In our case report, rib plating with bone grafting improved rib pain and allowed healing of the fractures and recovery, although the immediate post-op period required close attention and care. Surgical repair of fractures has been utilized primarily in trauma patients, particularly those with flail chests and respiratory failure. We believe repair may be of benefit in selected CF patients, such as our patient who had suffered multiple rib fractures that were healing poorly. Absent this surgery, we believe that his severe pulmonary exacerbation at the time of hospitalization would have been very difficult to treat successfully. Follow up at 1 year documented excellent functional outcome.

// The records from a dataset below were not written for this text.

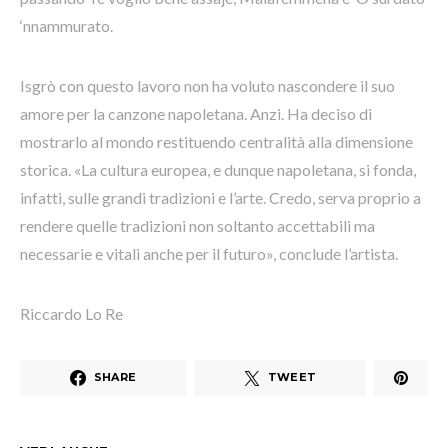
‘nnammurato.
Isgrò con questo lavoro non ha voluto nascondere il suo
amore per la canzone napoletana. Anzi. Ha deciso di
mostrarlo al mondo restituendo centralità alla dimensione
storica. «La cultura europea, e dunque napoletana, si fonda,
infatti, sulle grandi tradizioni e l’arte. Credo, serva proprio a
rendere quelle tradizioni non soltanto accettabili ma
necessarie e vitali anche per il futuro», conclude l’artista.
Riccardo Lo Re
SHARE
TWEET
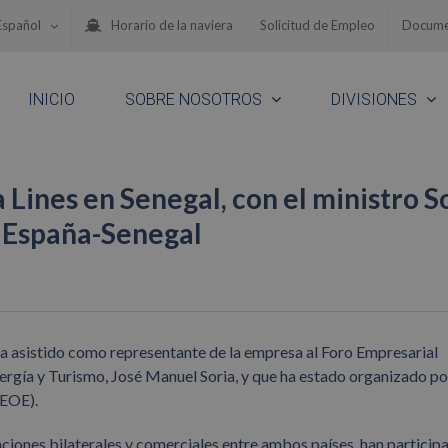
Español
Horario de la naviera
Solicitud de Empleo
Docume
INICIO
SOBRE NOSOTROS
DIVISIONES
Lines en Senegal, con el ministro S
l España-Senegal
ha asistido como representante de la empresa al Foro Empresarial
ergía y Turismo, José Manuel Soria, y que ha estado organizado po
CEOE).
laciones bilaterales y comerciales entre ambos países, han particip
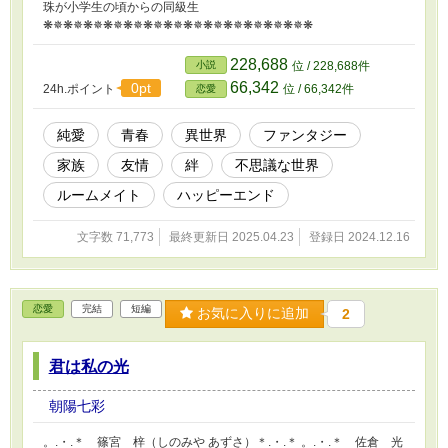
珠が小学生の頃からの同級生
❋✵❋✵❋✵❋✵❋✵❋✵❋✵❋✵❋✵❋✵❋✵❋✵❋✵❋
228,688
小説
位 / 228,688件
66,342
0pt
24h.ポイント
位 / 66,342件
恋愛
純愛
青春
異世界
ファンタジー
家族
友情
絆
不思議な世界
ルームメイト
ハッピーエンド
文字数 71,773
最終更新日 2025.04.23
登録日 2024.12.16
恋愛
完結
短編
お気に入りに追加
2
君は私の光
朝陽七彩
。.・.＊ 篠宮 梓（しのみや あずさ）＊.・.＊ 。.・.＊ 佐倉 光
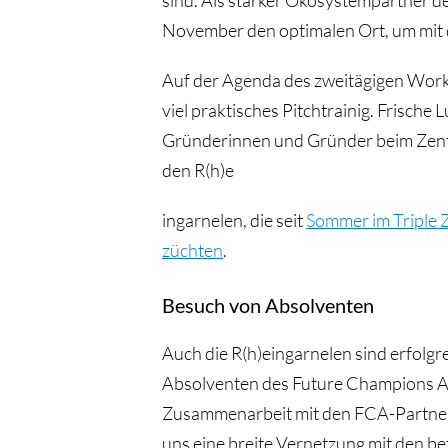
sind. Als starker Ökosystempartner d
November den optimalen Ort, um mit de
Auf der Agenda des zweitägigen Work
viel praktisches Pitchtrainig. Frische 
Gründerinnen und Gründer beim Zentr
den R(h)e
ingarnelen, die seit
Sommer im Triple 
züchten
.
Besuch von Absolventen
Auch die R(h)eingarnelen sind erfolgr
Absolventen des Future Champions Ac
Zusammenarbeit mit den FCA-Partner
uns eine breite Vernetzung mit den bet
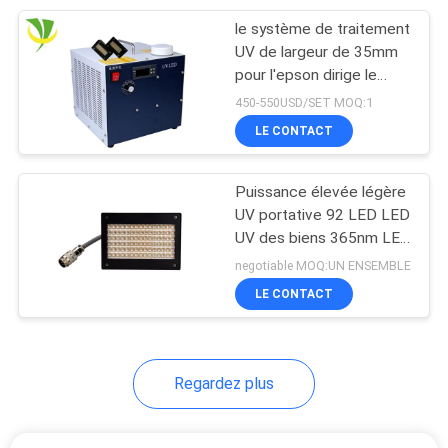
le système de traitement
21
UV de largeur de 35mm
Four de traitement
pour l'epson dirige le
dessiccateur de
450-550USD/SET MOQ:1
UV
traitement mené UV
LE CONTACT
puissant d'encre de
Machine/uv
Puissance élevée légère
UV portative 92 LED LED
UV des biens 365nm LED
18
traitant la lampe
negotiable MOQ:UN ENSEMBLE
Lampe UV de LED
LE CONTACT
pour la machine
d'impression
Regardez plus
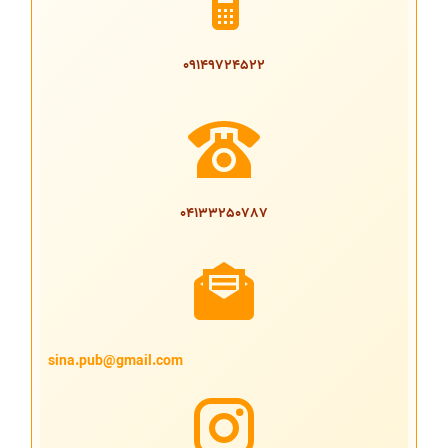
09149724522
04133250787
sina.pub@gmail.com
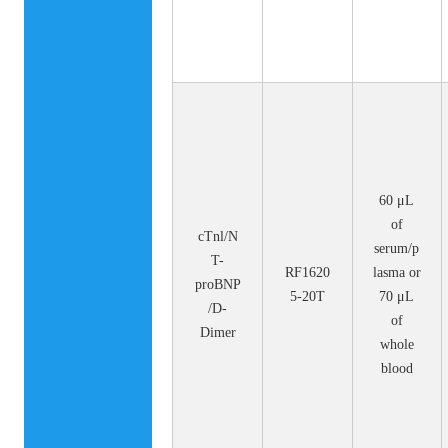
60 μL
of
cTnl/N
serum/p
T-
RF1620
lasma or
proBNP
5-20T
70 μL
/D-
of
Dimer
whole
blood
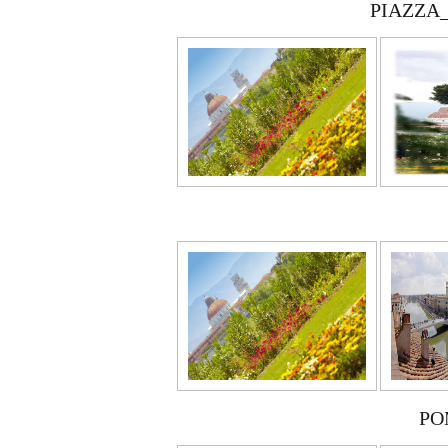
PIAZZA
PO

In the future, our patient might be considered for lung transplantation. Lung transplants are performed via median sternotomy, with access to the chest as well between the 5th and 6th interspace. Discussion with Utah lung transplant surgeons suggest that the presence of rib plates would not preclude the option of future lung transplantation, although fractures might occur at both ends of the titanium plates.

We recommend a randomized trial or at least case series of rib plating to treat multiple rib fractures in CF patients, and an attempt to determine whether bone grafting as an adjunct to the Matrix device is necessary.

Consent

Written informed consent was obtained from the patient for publication of this Case Report and any accompanying images. A copy of the written consent is available for review by the Editor-in-Chief of this journal.